Fenomena banjir memberi pelajaran tentang dua hal, yaitu dari segi bahaya banjir yg nyatanya terus menjadi-jadi dan upaya mengurangi resiko bencana. Karena itu, sangat menarik konprensi pers (6/1/2022), di Istana Kepresiden Bogor, Presiden Joko Widodo mengumumkan pencabutan 2.708 izin pertambangan, 192 izin kehutanan, dan 137 izin perkebunan. Pencabutan dilakukan karena izin-izin itu tak dijalankan, tak produktif, dialihkan kepada pihak lain, serta tak sesuai dengan peruntukan dan peraturan layak diapresiasi. Kebijakan ini harus ditindaklanjuti, dievaluasi secara terus-menerus dan berkala agar tercapai tata kelola sumber daya alam dan lingkungan, sekaligus untuk mengatasi ketimpangan lahan di Indonesia.
Jika setiap musim hujan kebanjiran, itu pertanda daya dukung lingkungan yang merosot karena eksploitasi alam berlebih jadi faktor utama bencana, dan curah hujan hanyalah pemantiknya. Di sisi lain, hujan dan kekeringan kian ekstrem juga akibat ulah manusia yang sebagian disumbang pelepasan emisi gas rumah kaca (GRK) dari pembukaan hutan di seantero negeri dari Sumatera, Kalimantan hingga Papua. Hutan adat di Papua yang dibabat sebagian besar digunakan untuk perkebunan kelapa sawit, jagung, kawasan lumbung pangan (food estate) hingga bisnis hak pengusahaan hutan. Membuat derita warga karena msyarakat menggantungkan hidup dari hutan beserta keanekaragaman hayati didalamnya, kini terancam punah.
Masalah banjir adalah soal tata kelola, sebab, salah satu fungsi hutan adalah sebagai pengatur tata air sehingga sebagian air hujan yang turun akan terserap ke dalam tanah. Oleh karena itu, meski curah hujan tinggi, banjir tidak separah itu jika tutupan hujan masih bagus, DAS tidak rusak dan setia di jalan konservasi yaitu pelestarian dan perlindungan alam.
Setia di Jalan Konservasi
Konservasi sungai ibarat merawat ingatan kita akan kejayaan peradaban leluhur yang setia dalam menata sungainya, seperti terlihat pada kota-kota ternama di Nusantara. Sebut saja, kota Palembang dan Jambi pada Kerajaan Sriwijaya yang berada di sekitar Sungai Musi dan Sungai Batanghari serta Kerajaan Majapahit di Sungai Brantas sebagai lalu lintas utama antarkota, antar pulau pada masanya. Sementara di Kerajaan Pasundan, misalnya, banyak nama tempat yang diawali “ci” yang berasal kata dari “cai” atau Air. Menunjukkan narasi kejayaan Kerajaan Nusantara tidak bisa dipisahkan dengan sungainya.

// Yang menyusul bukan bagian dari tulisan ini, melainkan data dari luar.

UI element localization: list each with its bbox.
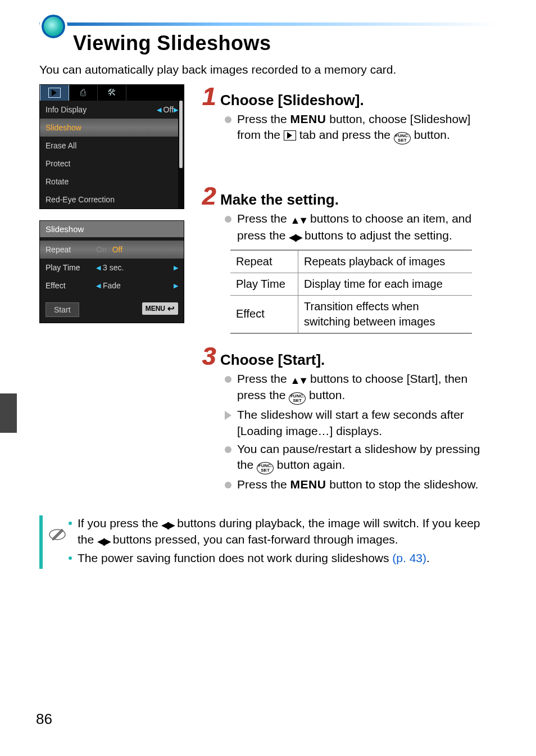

Hidup selama berabad-abad dengan aliran sungai membuktikan kekuatannya setia menjaga alam. Dengan demikian, kita seolah menapaktilasi peradaban masa lalu untuk mengambil pelajaran bagi masa depan. Ternyata isu konservasi sungai tidak pernah basi. Sebab, mudah dipahami penyelamatan ekologis selalu mengusik dunia terhadap kemajuan-kemajuan modernitas.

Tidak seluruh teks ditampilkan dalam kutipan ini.